Spermatogenesis—the formation of spermatozoa—occurs in the seminiferous tubules of the testes. Seminiferous tubules are composed of Sertoli cells and spermatogenic cells. There is a high concentration of testosterone present in these tubules. High testosterone concentrations support sperm development. The epididymis is the site of sperm maturation. Last, the seminal vesicles are small glands that produce the majority of the seminal fluid. 

Sertoli cells are located in the seminiferous tubules and aid in spermiogenesis. There are many ways that Sertoli cells facilitate the process of sperm maturation including the following: the contribution of testicular fluid, phagocytosis of excess cytoplasm, and the protection of sperm from the immune system. Leydig cells—interstitial cells—are responsible for secretion of testosterone.

Oogonia are diploid germ line cells that are precursor ova cells. They are produced during a process called oocytogenesis before and sometimes shortly after birth; there are believed to be a finite number of oogonia in each female at the time of birth.

Primary oocytes are diploid germ line cells that form from oogonia. Primary oocytes are immature ova. In order to develop further, primary oocytes enter into ootidogenesis, or meiosis to produce secondary oocytes. This process is arrested at prophase I late in fetal development. The period of arrest during ootidogenesis is called the dictyate stage and is characterized by a lack of cellular translation. This arrest is caused by blocked mRNA binding sites, which prevents translation initiation factors from binding. The dictyate stage ends before puberty by an increase in the secretion of luteinizing hormone (LH). 

Ootidogenesis is the production of secondary ooctyes from primary ooctyes through meiosis. Ootidogenesis features two periods of developmental arrest—dictyate—during the prophase I stage of meiosis I and during metaphase II of meiosis II. The dictyate stage of arrest ends at the onset of puberty due to a spike in luteinizing hormone (LH) levels. Ootidogenesis then continues until the second arrest period during metaphase II. This period ends at fertilization and allows the completion of ootidogenesis.

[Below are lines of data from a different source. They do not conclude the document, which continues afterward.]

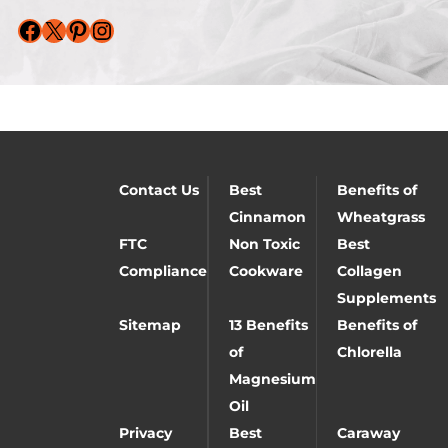
Facebook
X
Pinterest
Instagram
Contact Us
Best
Benefits of
Cinnamon
Wheatgrass
FTC
Non Toxic
Best
Compliance
Cookware
Collagen
Supplements
Sitemap
13 Benefits
Benefits of
of
Chlorella
Magnesium
Oil
Privacy
Best
Caraway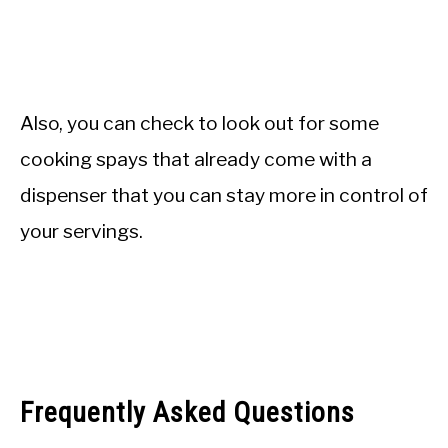
Also, you can check to look out for some
cooking spays that already come with a
dispenser that you can stay more in control of
your servings.
Frequently Asked Questions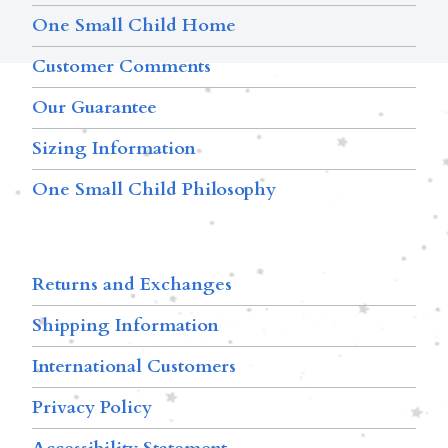
One Small Child Home
Customer Comments
Our Guarantee
Sizing Information
One Small Child Philosophy
Returns and Exchanges
Shipping Information
International Customers
Privacy Policy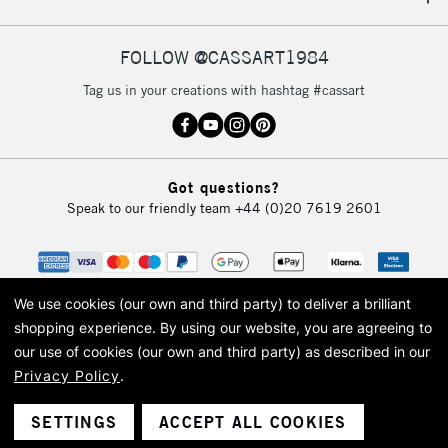
IRELAND
Up to €95
Currently Unavailable
FOLLOW @CASSART1984
Tag us in your creations with hashtag #cassart
2-3 Working Days
FREE over £30
CLICK AND COLLECT
Mon - Fri
Unavailable for
Currently Unavailable
10am-6pm
Got questions?
orders under
Speak to our friendly team
+44 (0)20 7619 2601
£30
To return items, please follow the instructions on our
return page
We use cookies (our own and third party) to deliver a brilliant
shopping experience.
By using our website, you are agreeing to
our use of cookies (our own and third party) as described in our
Privacy Policy
.
© 2026 Cass Art. Cass Art is the trading name of Art-Line Limited, a company
registered in England and Wales with a company number 1799472
Cass Art, Cass Art London and the Cass Art logo are trade marks and trade
SETTINGS
ACCEPT ALL COOKIES
names of Art-Line Limited.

Secondary oocytes are haploid cells that are produced by primary oocytes through meiosis in a process called ootidogenesis. Secondary oocytes remain arrested in the metaphase II stage of meiosis until fertilization, when ootidogenesis is completed. The process of ootidogenesis also produces polar bodies.

Polar bodies are haploid cells produced during ootidogenesis. They are smaller than secondary oocytes due to asymmetric cell division. During asymmetrical cell division a smaller volume of cytoplasm is partitioned into the polar bodies than to the secondary oocytes. This makes polar bodies not viable for fertilization. Polar bodies are often degraded, but they can also remain in the human body.

Oogenesis, or the formation of egg cells, takes place in the ovaries. Specifically, oogenesis takes place in the follicles—a pack of cells surrounding developing oocytes that is located within the ovaries.

Follicles are packs of somatic cells that surround developing oocytes in the ovaries. Follicles develop through a process called folliculogenesis that occurs in tandem with oogenesis. At birth, women have all of their follicles; however, this number decreases as women age due to double stranded breaks in the DNA of primary oocytes contained within primordial follicles.

Folliculogenesis is the process of follicle development, which occurs simultaneously with oogenesis. The initial stage of follicle development is when dormant primordial follicles are formed prior to birth. Primordial follicles are composed of simple layers of cells. The exit from dormancy and initiation of further development is controlled by a complex interplay of hormones. During folliculogenesis, mitotic cell divisions and hormones promote development and increase the complexity of follicles.